Thank you for engaging my point. I will say, you are not bad. In fact you are reasonable- as some others wanted to exclusively focus on that. Few other posters and I even commented you were too reasonable. Please take this as free feedback from people who can both see your oversight and that the bloke is a right pain.
Thank you for identifying where you went totally wrong - not documenting everything. However, I have seen worse mistakes than that.
The good thing is that, even as your conversations with him were not properly focused on the issue (data production- perhaps because you failed to spot what the issue was causing him delays) but only on 'giving extensions' (you still don't say you would have recognised that he was doing a wrong task had you taken 15 mins to just have a quick glance); instead of also not checking the task was on teh right track. Or are you new in your field/ role that you couldn't have spotted a presentation from 'data' a mile off? If so, you need to work on your hard skills too.
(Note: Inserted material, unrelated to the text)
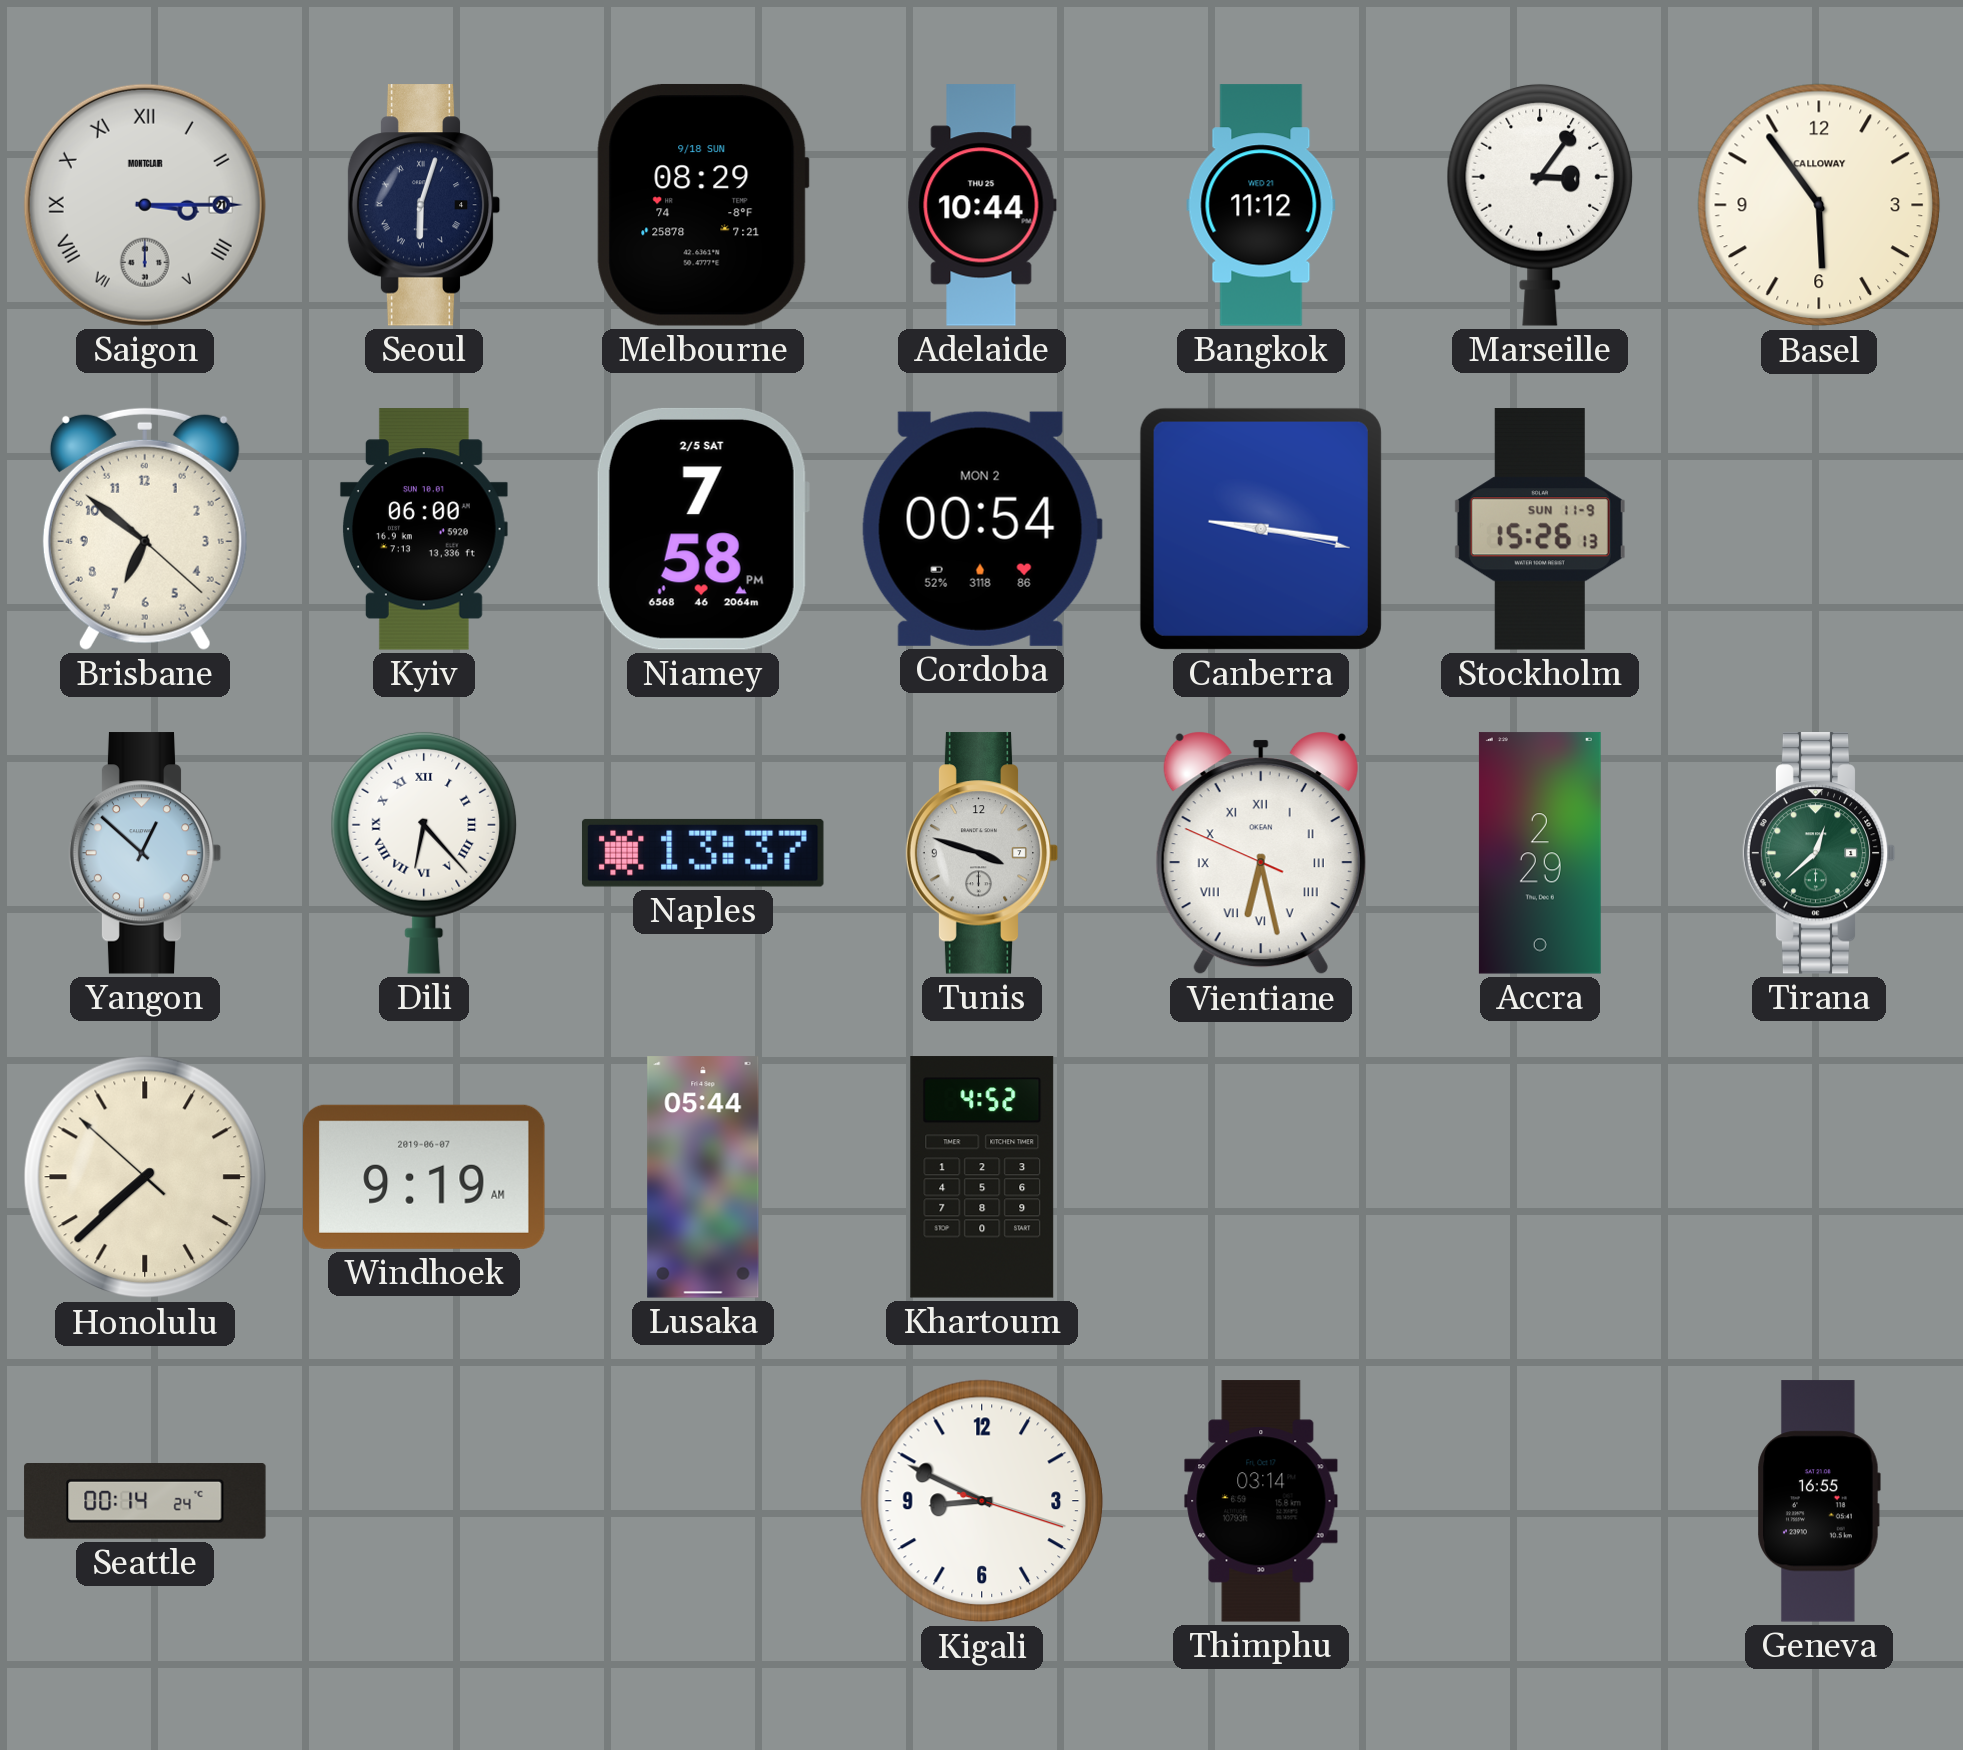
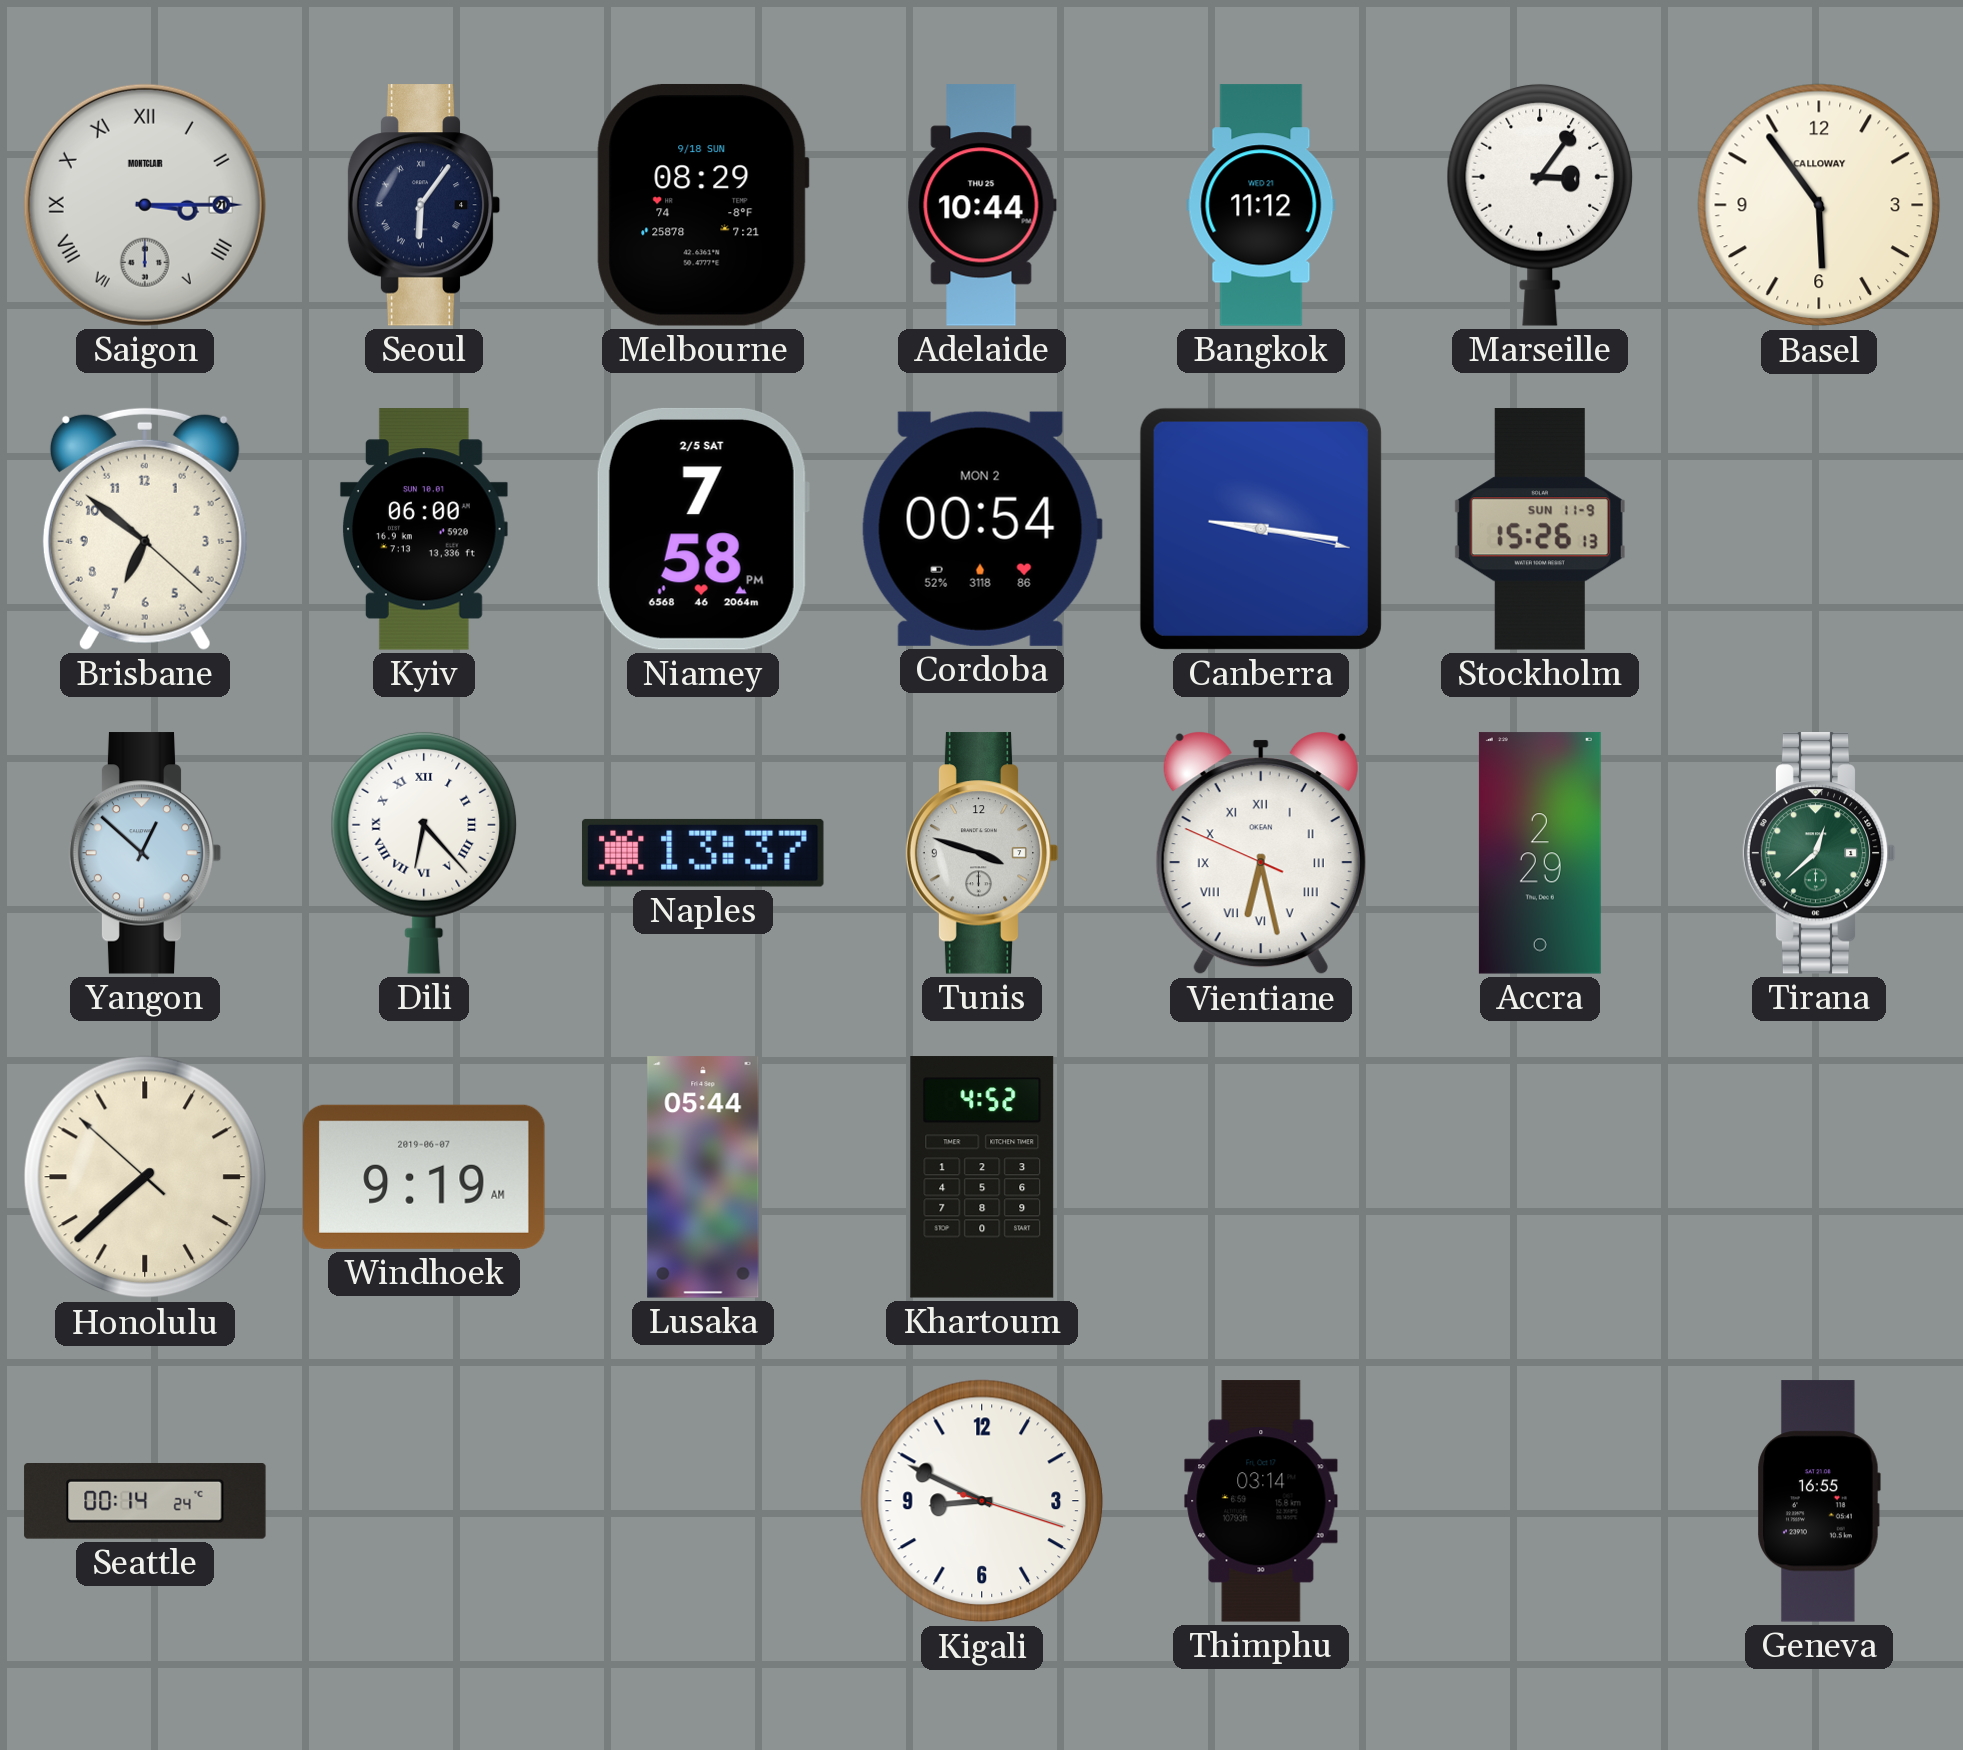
Seoul: 6:03 -> 6:06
Managing people is not easy. It is why, I refused a big promotion and lots of money, within 3 years of experience and I could do the job, because I was determined I wanted to continue picking up more skills in another specific practice area, in addition to that I was expert in, so I would be self-employed at a later stage as I too disliked being employed, but rather wanted to focus on delivering on actual issues.
I am a lawyer. That means, keeping accurate records of all interactions is part of my day job. So we get to learn to do it, in 5 mins. I can however confidently say keeping records is part and parcel of managing others. In a situation like this, you ought to also share your notes (or one of them) in an email to the bloke so he can comment if he doesn't agree. I am sure there was a stage where you lost confidence in what he was doing, hence you decided to just get on with your preparation of the presentation without his data. AT this point, a bit more was required from you, instead of a shrug or annoyance and 'getting on with it.'
I have some good news for you though, why I took the time to write fully. HR are unlikely to come back to you, mainly because you have evidence that you spoke to the bloke many times. That is enough (at least for now). But your line manager, should be sending this post I have just made for you. There is no reason why you should not be believed. I hope though, that you didn't follow the earlier advice of quick points in your reply, (you had not sufficiently said you spoke many times), as that is what HR need to hear about. And if they do come back to you, it will be for more content of those conversations.
Hard lesson, but I feel you have/ will learn(t) from it. Don't overlook hard skills, if you need to address that too- your line manager should be able to point that out to you, if perhaps you cannot see it and it contributed to this oversight. HR might take a different approach to a similar complaint from same bloke about you, so watch out.